Do you have any sneak peeks that you could give us?

The songs on ‘Hebrews’ are played with just orchestral instruments and live what we’ve been doing is transposing them to guitar. So you’ll be hearing our favourite songs from ‘Hebrews’, in that manner. And then you’ll be hearing stuff from pretty much all the records.

You guys have toured here before. Do you find the reception different from American audiences?

Wow, that’s a good question. It’s the same sort of shows you get when you haven’t been to anywhere for a really long time. You know, whether that’s the UK or even like a really weird [place] in the US that we never get to go. There’s a certain energy that people bring to the shows and that definitely inspires us and kind of helps make the shows even more special. Sometimes! You know, not to downplay how cool it is to come back to places we play all the time, but there’s definitely a different energy in that no one’s ever heard half of these songs live.

You’re also bringing out Chris from Saves the Day. Do you think that any Two Tongues tunes will pop up in the set?

I don’t know…me and Chris are really impulsive and nutty together so it could totally happen. But as of now our plan, since we’re making a new Two Tongues record later this year, our plan is really to try to let Two Tongues be its own thing because we want go on tour and hopefully we’ll get to come to Australia even. So we kind of want to like, not spoil that element of coolness. But it’s possible, because we’re really impulsive. (Laughs.)

You also tweeted the other day that in the future that you were going to release an acoustic version of a certain LP.

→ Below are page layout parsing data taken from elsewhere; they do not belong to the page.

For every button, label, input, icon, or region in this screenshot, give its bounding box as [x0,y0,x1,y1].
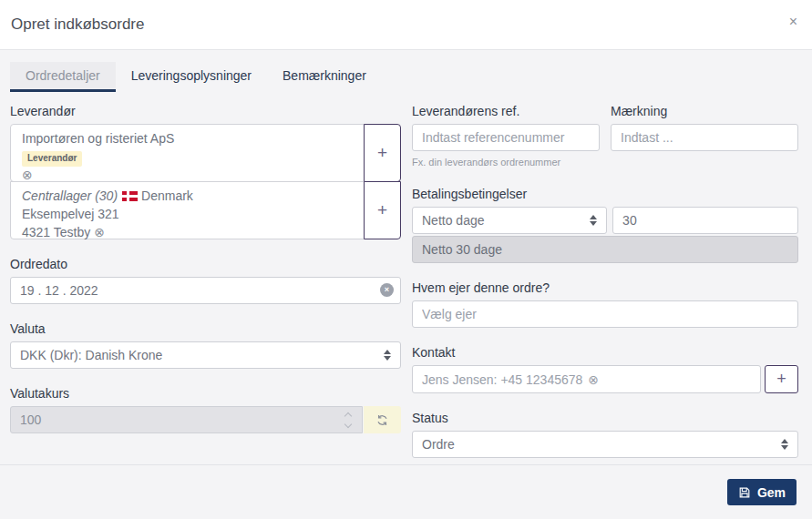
add-supplier-button[interactable]: + [364,124,401,182]
modal-header: Opret indkøbsordre × [0,0,812,50]
warehouse-address-line1: Eksempelvej 321 [22,206,353,224]
exchange-rate-label: Valutakurs [10,386,401,401]
exchange-rate-row: 100 [10,406,401,433]
payment-terms-row: Netto dage [412,207,798,234]
marking-group: Mærkning [611,104,798,168]
supplier-warehouse-row: Centrallager (30)Denmark Eksempelvej 321… [10,181,401,239]
modal-body: Ordredetaljer Leveringsoplysninger Bemær… [0,50,812,464]
order-date-label: Ordredato [10,257,401,271]
owner-label: Hvem ejer denne ordre? [412,280,798,295]
tabbar: Ordredetaljer Leveringsoplysninger Bemær… [10,62,798,92]
supplier-ref-input[interactable] [412,124,600,151]
left-column: Leverandør Importøren og risteriet ApS L… [10,104,401,458]
warehouse-name-line: Centrallager (30)Denmark [22,188,353,206]
supplier-ref-label: Leverandørens ref. [412,104,600,118]
number-spinner-icon [345,413,351,427]
tab-ordredetaljer[interactable]: Ordredetaljer [10,62,116,92]
save-button[interactable]: Gem [727,479,797,505]
owner-input[interactable] [412,300,798,328]
payment-terms-summary: Netto 30 dage [412,236,798,263]
payment-terms-days-input[interactable] [612,207,798,234]
payment-terms-label: Betalingsbetingelser [412,187,798,201]
supplier-company-name: Importøren og risteriet ApS [22,130,353,148]
currency-select[interactable]: DKK (Dkr): Danish Krone [10,341,401,369]
select-arrows-icon [590,215,597,226]
supplier-company-card[interactable]: Importøren og risteriet ApS Leverandør ⊗ [10,124,365,182]
supplier-badge: Leverandør [22,151,82,167]
remove-warehouse-icon[interactable]: ⊗ [94,225,105,239]
supplier-warehouse-card[interactable]: Centrallager (30)Denmark Eksempelvej 321… [10,181,365,239]
create-purchase-order-modal: Opret indkøbsordre × Ordredetaljer Lever… [0,0,812,519]
close-icon[interactable]: × [789,15,797,29]
denmark-flag-icon [122,191,138,201]
refresh-icon [375,413,389,427]
contact-value: Jens Jensen: +45 12345678 [422,372,582,387]
order-date-input[interactable] [10,277,401,304]
status-value: Ordre [422,437,455,452]
tab-bemaerkninger[interactable]: Bemærkninger [267,62,382,92]
add-contact-button[interactable]: + [765,365,798,393]
supplier-ref-group: Leverandørens ref. Fx. din leverandørs o… [412,104,600,168]
warehouse-name: Centrallager (30) [22,188,118,203]
save-button-label: Gem [757,485,786,500]
clear-date-icon[interactable]: × [380,283,394,297]
modal-footer: Gem [0,464,812,519]
supplier-ref-help: Fx. din leverandørs ordrenummer [412,157,600,168]
order-date-wrap: × [10,277,401,304]
add-warehouse-button[interactable]: + [364,181,401,239]
status-label: Status [412,411,798,425]
supplier-label: Leverandør [10,104,401,118]
payment-terms-select[interactable]: Netto dage [412,207,607,234]
currency-value: DKK (Dkr): Danish Krone [20,348,162,362]
contact-field[interactable]: Jens Jensen: +45 12345678 ⊗ [412,365,761,393]
modal-title: Opret indkøbsordre [11,15,144,34]
payment-terms-type: Netto dage [422,213,485,228]
warehouse-address-line2: 4321 Testby [22,225,90,239]
right-column: Leverandørens ref. Fx. din leverandørs o… [412,104,798,458]
warehouse-country: Denmark [141,188,193,203]
form-columns: Leverandør Importøren og risteriet ApS L… [10,104,798,458]
refresh-rate-button[interactable] [364,406,401,433]
select-arrows-icon [781,439,788,450]
ref-marking-row: Leverandørens ref. Fx. din leverandørs o… [412,104,798,168]
status-select[interactable]: Ordre [412,431,798,458]
tab-leveringsoplysninger[interactable]: Leveringsoplysninger [116,62,267,92]
supplier-company-row: Importøren og risteriet ApS Leverandør ⊗… [10,124,401,182]
contact-row: Jens Jensen: +45 12345678 ⊗ + [412,365,798,393]
select-arrows-icon [384,350,391,361]
currency-label: Valuta [10,321,401,336]
marking-input[interactable] [611,124,798,151]
save-disk-icon [738,486,751,499]
exchange-rate-input: 100 [10,406,363,433]
remove-supplier-icon[interactable]: ⊗ [22,168,33,182]
contact-label: Kontakt [412,345,798,360]
remove-contact-icon[interactable]: ⊗ [588,372,599,387]
exchange-rate-value: 100 [20,412,41,427]
marking-label: Mærkning [611,104,798,118]
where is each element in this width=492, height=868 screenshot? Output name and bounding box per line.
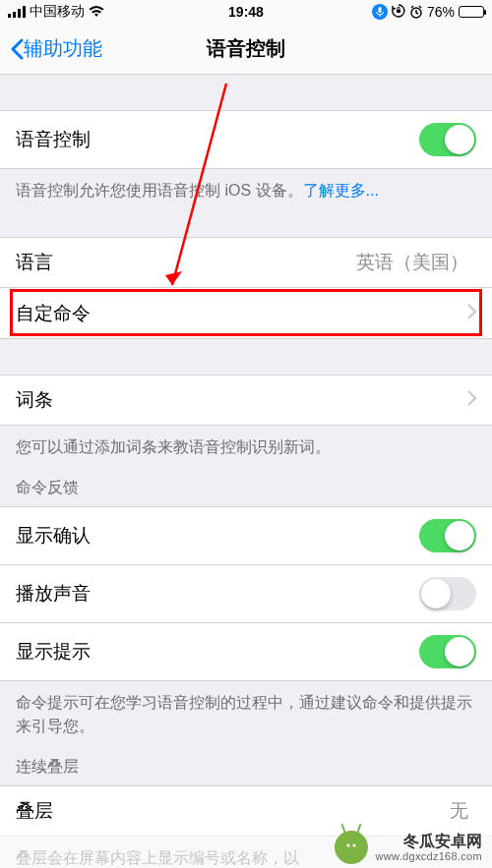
chevron-right-icon [467, 389, 476, 411]
watermark-name: 冬瓜安卓网 [376, 833, 482, 850]
voice-control-label: 语音控制 [16, 127, 419, 152]
voice-control-row[interactable]: 语音控制 [0, 110, 492, 169]
svg-rect-7 [397, 9, 400, 13]
vocabulary-label: 词条 [16, 387, 467, 413]
status-bar: 中国移动 19:48 76% [0, 0, 492, 24]
svg-point-12 [352, 843, 355, 846]
show-hints-row[interactable]: 显示提示 [0, 623, 492, 681]
alarm-icon [409, 5, 423, 19]
language-row[interactable]: 语言 英语（美国） [0, 237, 492, 288]
svg-point-11 [346, 843, 349, 846]
voice-control-footer: 语音控制允许您使用语音控制 iOS 设备。了解更多... [0, 169, 492, 202]
back-button[interactable]: 辅助功能 [10, 35, 102, 62]
show-confirm-label: 显示确认 [16, 523, 419, 549]
vocabulary-footer: 您可以通过添加词条来教语音控制识别新词。 [0, 426, 492, 458]
vocabulary-row[interactable]: 词条 [0, 375, 492, 426]
overlay-header: 连续叠层 [0, 737, 492, 785]
feedback-header: 命令反馈 [0, 458, 492, 506]
learn-more-link[interactable]: 了解更多... [303, 182, 379, 199]
voice-control-toggle[interactable] [419, 123, 476, 156]
show-confirm-toggle[interactable] [419, 519, 476, 552]
language-value: 英语（美国） [356, 250, 468, 275]
show-hints-toggle[interactable] [419, 635, 476, 668]
battery-icon [459, 6, 484, 18]
custom-commands-row[interactable]: 自定命令 [0, 288, 492, 339]
wifi-icon [89, 6, 104, 18]
play-sound-label: 播放声音 [16, 581, 419, 607]
svg-rect-2 [18, 9, 21, 18]
chevron-right-icon [467, 303, 476, 324]
custom-commands-label: 自定命令 [16, 301, 467, 326]
watermark: 冬瓜安卓网 www.dgxcdz168.com [0, 827, 492, 868]
language-label: 语言 [16, 250, 356, 275]
svg-rect-3 [23, 6, 26, 18]
svg-rect-5 [378, 7, 381, 13]
play-sound-row[interactable]: 播放声音 [0, 565, 492, 623]
chevron-left-icon [10, 38, 24, 60]
play-sound-toggle[interactable] [419, 577, 476, 610]
watermark-url: www.dgxcdz168.com [376, 850, 482, 862]
svg-rect-0 [8, 14, 11, 18]
signal-icon [8, 6, 26, 18]
show-confirm-row[interactable]: 显示确认 [0, 506, 492, 565]
battery-percent: 76% [427, 4, 455, 20]
svg-rect-1 [13, 12, 16, 18]
back-label: 辅助功能 [24, 35, 102, 62]
nav-bar: 辅助功能 语音控制 [0, 24, 492, 75]
carrier-label: 中国移动 [30, 3, 85, 21]
show-hints-label: 显示提示 [16, 639, 419, 665]
watermark-logo-icon [335, 831, 368, 864]
orientation-lock-icon [392, 4, 405, 21]
overlay-value: 无 [450, 798, 468, 824]
feedback-footer: 命令提示可在您学习语音控制的过程中，通过建议命令和提供提示来引导您。 [0, 681, 492, 736]
overlay-label: 叠层 [16, 798, 450, 824]
mic-badge-icon [372, 4, 388, 20]
status-time: 19:48 [166, 4, 325, 20]
svg-rect-6 [379, 15, 380, 17]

I’m recording an acoustic version of ‘…Is A Real Boy’, actually!  We’re selling it exclusively on our ten year anniversary tour that we’re doing in the US but I bet we’ll release it digitally at some point, but the ones in the US are going to be signed and kind of limited. It’s just kind of a special thing for the tour as of now.

What was behind the decision to do the anniversary tour for ‘…Is A Real Boy’?

I think once we got to a certain point in the band where we knew we had some kind of staying power, and that record started to shape up into being what it is, which is kind of a milestone for our career. You know, I think it would have been a little weird if we had only put out two records and broke up and then we did an anniversary tour for this record. But the fact that we’ve made a bunch of records, it makes me more excited to be able to zero in on that special connection people have with that record and that we have with the record without feeling like we’re just doing it to make money, or doing it out of desperation.  Because we really did put this tour together, specifically the part about doing it with Saves the Day too, it’s really like a passion thing for me and Chris. Like as soon as we started talking about it we got super excited, and it was really us talking about it that made the tour happen. I think about five years in, we pretty much assumed it was something we would do because we had put out three records and this one still has its awesome timelessness and we should honour that.

Say Anything has obviously changed a lot since that record. How has your personal maturity affected the way that you write your music now?

It’s everything, you know Say Anything is so autobiographical in content and as a concept, it’s always revolved around me and my experiences, for better or worse. So it’s impossible that everything I’ve gone through hasn’t affected it. And you can see that spiritual growth more than anything. You can really hear it in the subject matter. You can see it in sort of the production, and my evolving taste in music.

I was going to ask about that on ‘Hebrews’, actually. The title ‘Hebrews’ and the themes on the record reflect a lot of your Jewish heritage. Do you see that as more of a spiritual or cultural influence?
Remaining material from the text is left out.